» What is being asked
Which lines below hold the word "output"? Report each one.

» Records contained in a dataset
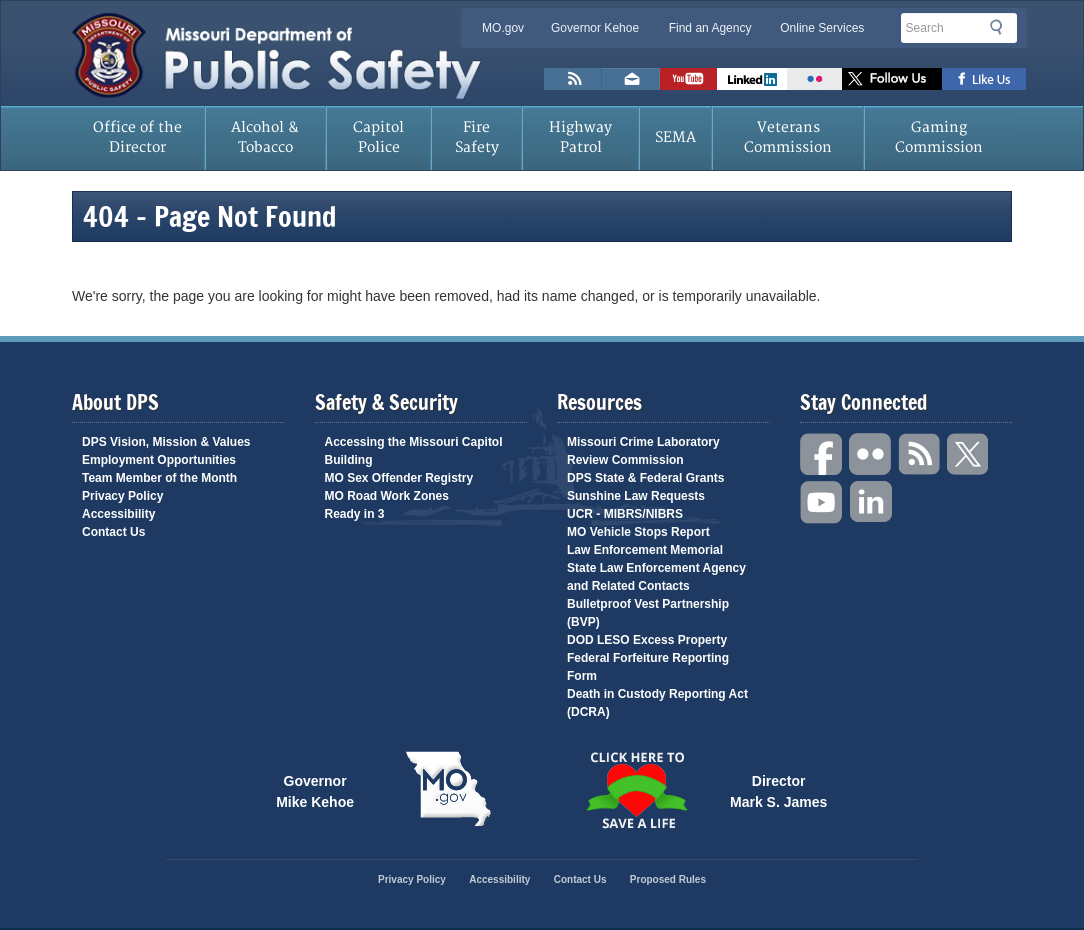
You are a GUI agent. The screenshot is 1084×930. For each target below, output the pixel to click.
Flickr (814, 79)
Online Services (822, 28)
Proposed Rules (668, 879)
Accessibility (118, 514)
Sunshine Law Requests (636, 496)
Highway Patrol (580, 137)
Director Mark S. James (778, 790)
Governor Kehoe (595, 28)
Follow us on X (892, 79)
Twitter (969, 454)
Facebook (822, 454)
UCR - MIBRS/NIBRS (625, 514)
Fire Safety (477, 137)
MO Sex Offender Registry (399, 478)
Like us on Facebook (984, 79)
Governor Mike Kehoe (315, 790)
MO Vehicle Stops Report (638, 532)
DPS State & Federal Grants (645, 478)
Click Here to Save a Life (636, 790)
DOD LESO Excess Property (647, 640)
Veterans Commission (788, 137)
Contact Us (113, 532)
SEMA (675, 137)
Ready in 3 (355, 514)
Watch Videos (688, 79)
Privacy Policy (122, 496)
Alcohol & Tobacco (265, 137)
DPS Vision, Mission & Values (166, 442)
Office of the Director (137, 137)
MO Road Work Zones (387, 496)
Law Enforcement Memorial (645, 550)
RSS (920, 454)
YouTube (822, 502)
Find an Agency (710, 28)
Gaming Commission (939, 137)
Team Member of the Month (159, 478)
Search (1002, 27)
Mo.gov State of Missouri (448, 789)
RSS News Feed (573, 79)
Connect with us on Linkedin (752, 79)
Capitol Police (378, 137)
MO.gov (503, 28)
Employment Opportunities (159, 460)
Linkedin (871, 502)
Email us (631, 79)
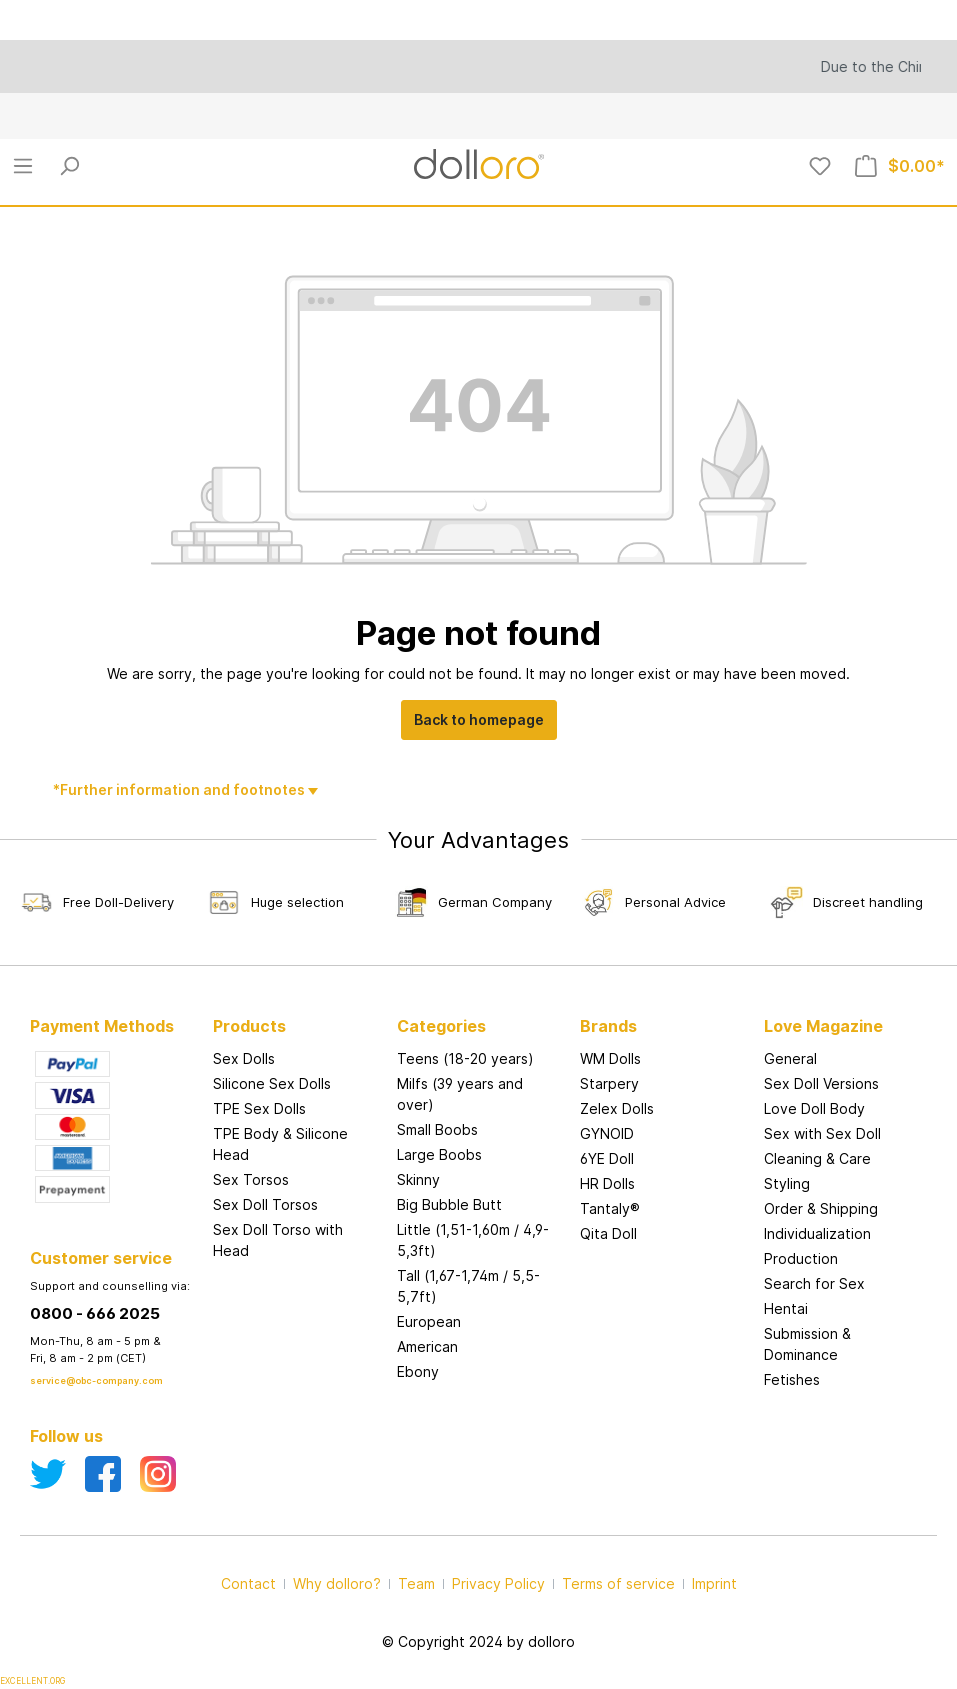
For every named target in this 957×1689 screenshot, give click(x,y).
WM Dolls (610, 1058)
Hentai (786, 1308)
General (790, 1058)
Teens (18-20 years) (465, 1058)
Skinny (418, 1179)
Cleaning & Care (817, 1158)
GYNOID (607, 1133)
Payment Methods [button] (102, 1026)
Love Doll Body (814, 1108)
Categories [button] (441, 1026)
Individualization (817, 1233)
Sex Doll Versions (821, 1083)
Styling (787, 1183)
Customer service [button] (101, 1258)
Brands (608, 1026)
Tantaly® (610, 1208)
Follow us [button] (66, 1436)
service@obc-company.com (96, 1380)
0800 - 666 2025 (95, 1313)
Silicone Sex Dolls (272, 1083)
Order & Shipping (821, 1208)
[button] (661, 1006)
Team (416, 1583)
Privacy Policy (498, 1583)
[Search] (69, 166)
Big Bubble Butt (449, 1204)
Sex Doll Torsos (265, 1204)
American (427, 1346)
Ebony (418, 1371)
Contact (248, 1583)
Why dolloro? (337, 1583)
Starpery (609, 1083)
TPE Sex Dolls (259, 1108)
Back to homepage (479, 719)
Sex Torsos (251, 1179)
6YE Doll (607, 1158)
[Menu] (23, 166)
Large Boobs (439, 1154)
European (429, 1321)
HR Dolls (607, 1183)
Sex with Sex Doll (822, 1133)
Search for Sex (814, 1283)
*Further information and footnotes (180, 789)
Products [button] (249, 1026)
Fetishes (792, 1379)
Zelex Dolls (617, 1108)
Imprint (714, 1583)
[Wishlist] (820, 166)
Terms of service (618, 1583)
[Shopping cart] (900, 166)
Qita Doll (608, 1233)
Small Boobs (437, 1129)
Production (801, 1258)
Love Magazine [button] (823, 1026)
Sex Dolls (244, 1058)
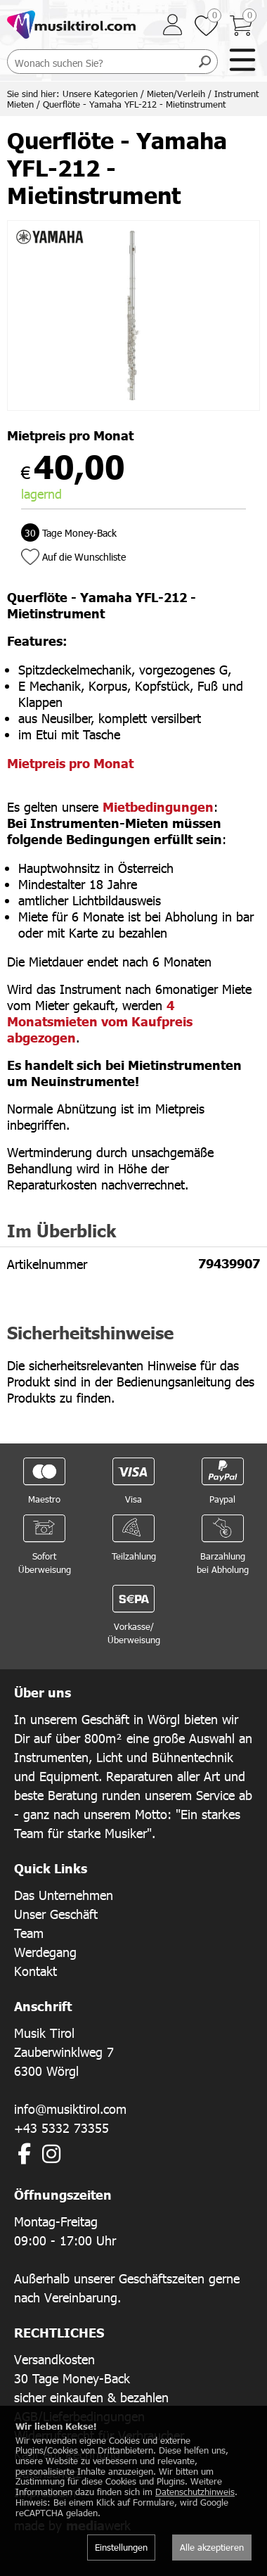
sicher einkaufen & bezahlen (91, 2397)
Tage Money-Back (69, 533)
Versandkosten (54, 2359)
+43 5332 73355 (61, 2127)
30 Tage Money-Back (72, 2378)
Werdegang (45, 1952)
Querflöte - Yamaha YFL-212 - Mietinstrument (134, 104)
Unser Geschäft (56, 1914)
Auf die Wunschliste (84, 556)
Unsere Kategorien (100, 93)
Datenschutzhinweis (195, 2491)
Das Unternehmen (63, 1895)
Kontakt (35, 1971)
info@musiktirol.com (70, 2108)
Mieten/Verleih (176, 93)
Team (29, 1933)
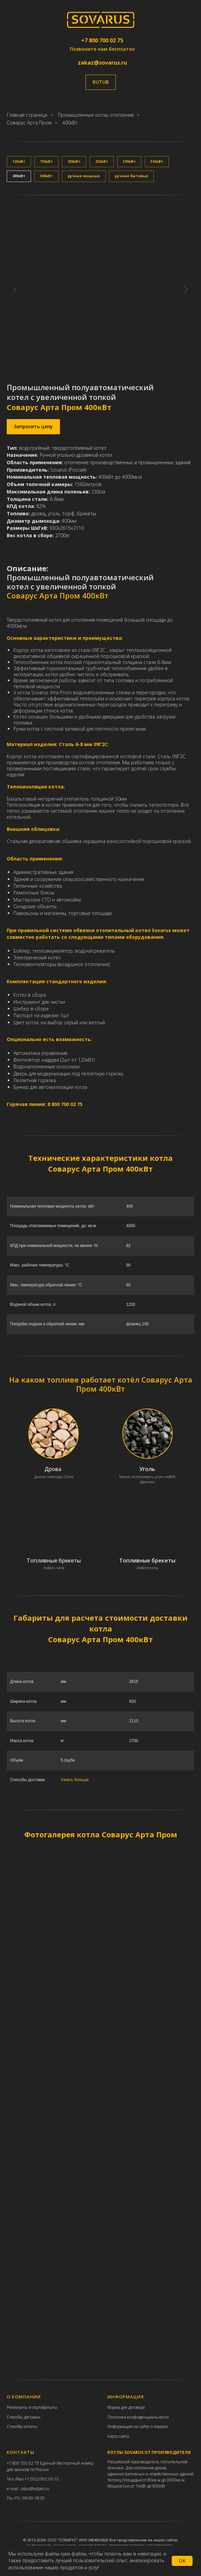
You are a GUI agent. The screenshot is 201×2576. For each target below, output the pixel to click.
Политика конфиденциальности (138, 2417)
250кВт (101, 161)
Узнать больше (75, 1779)
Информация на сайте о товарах (137, 2426)
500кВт (46, 176)
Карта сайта (118, 2436)
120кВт (18, 161)
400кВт (70, 122)
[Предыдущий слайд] (15, 289)
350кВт (156, 161)
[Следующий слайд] (186, 289)
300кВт (129, 161)
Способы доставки (23, 2417)
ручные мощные (84, 176)
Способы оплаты (22, 2426)
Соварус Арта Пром (29, 122)
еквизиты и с (21, 2407)
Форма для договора (126, 2407)
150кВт (46, 161)
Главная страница (27, 115)
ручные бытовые (131, 176)
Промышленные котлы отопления (96, 115)
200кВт (74, 161)
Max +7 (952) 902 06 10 (37, 2479)
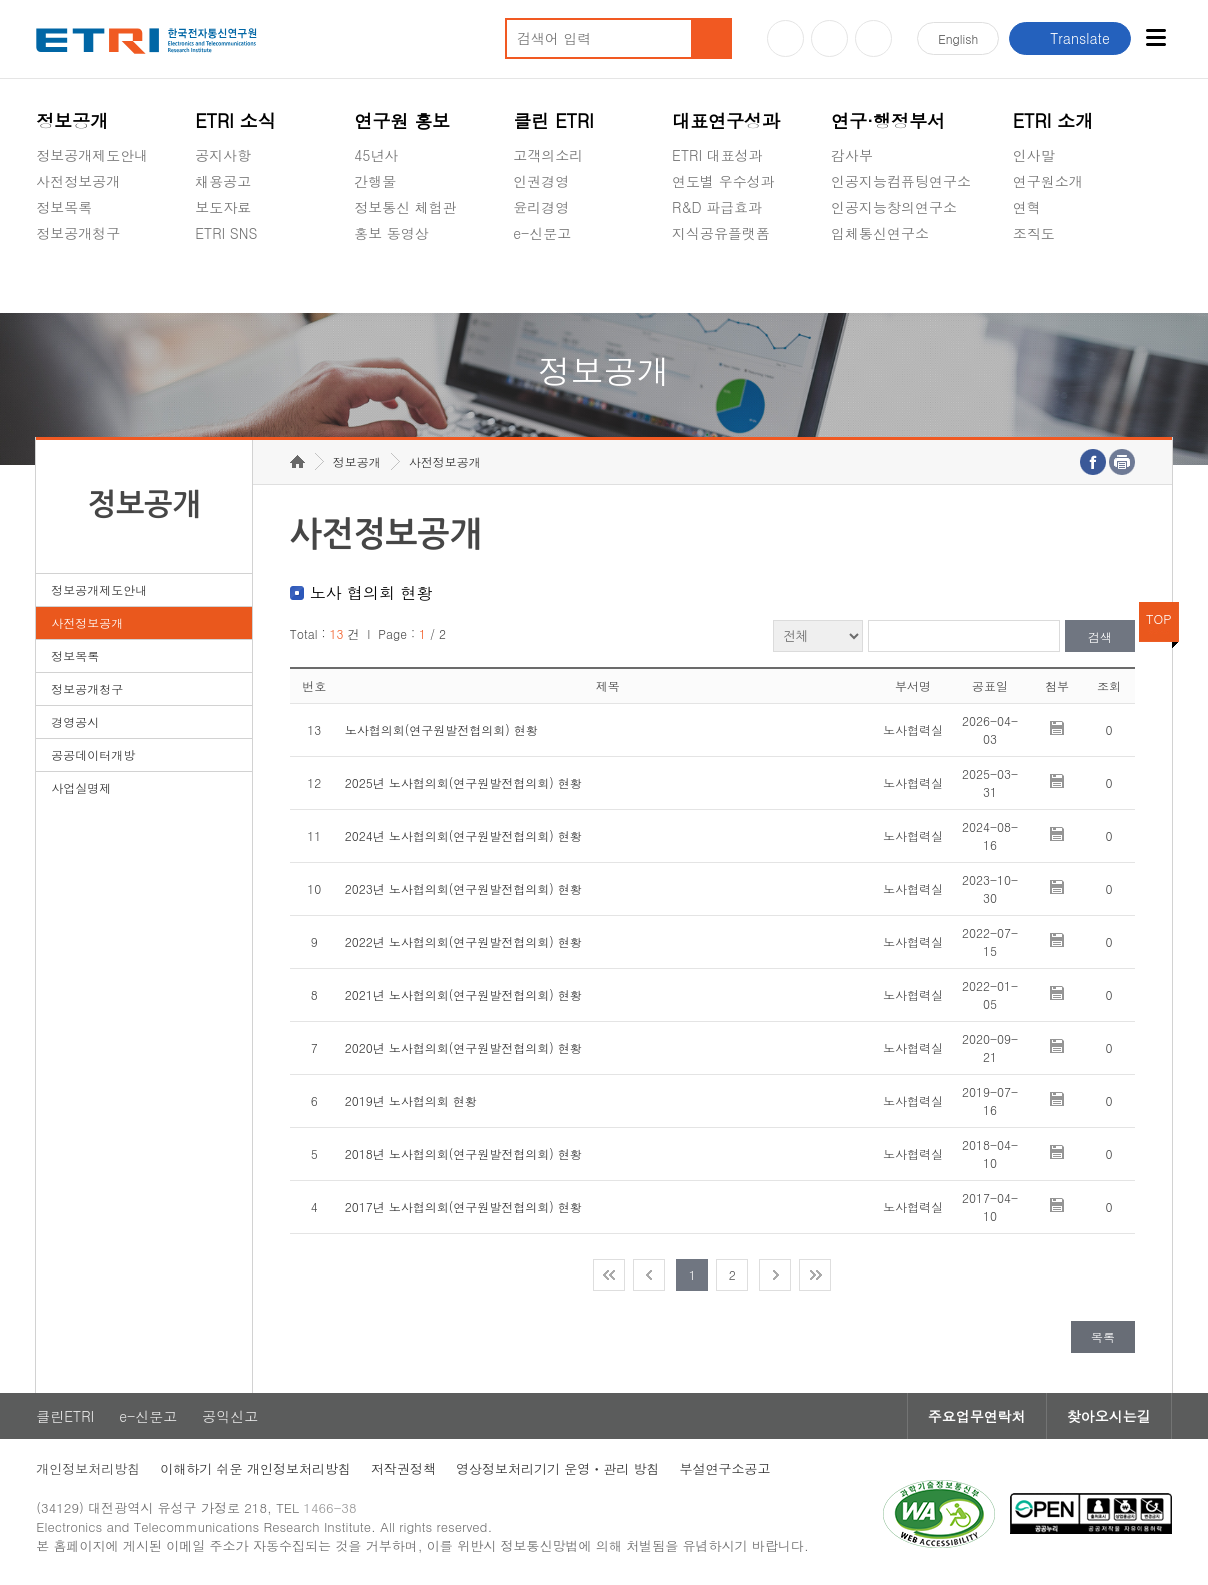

» Exercise response
You are a GUI agent. The screenshot is 1084×930. For each target below, output the pixel to click.
You are a GUI agent. The screenshot is 201×2576. For each target below, output the pixel to click.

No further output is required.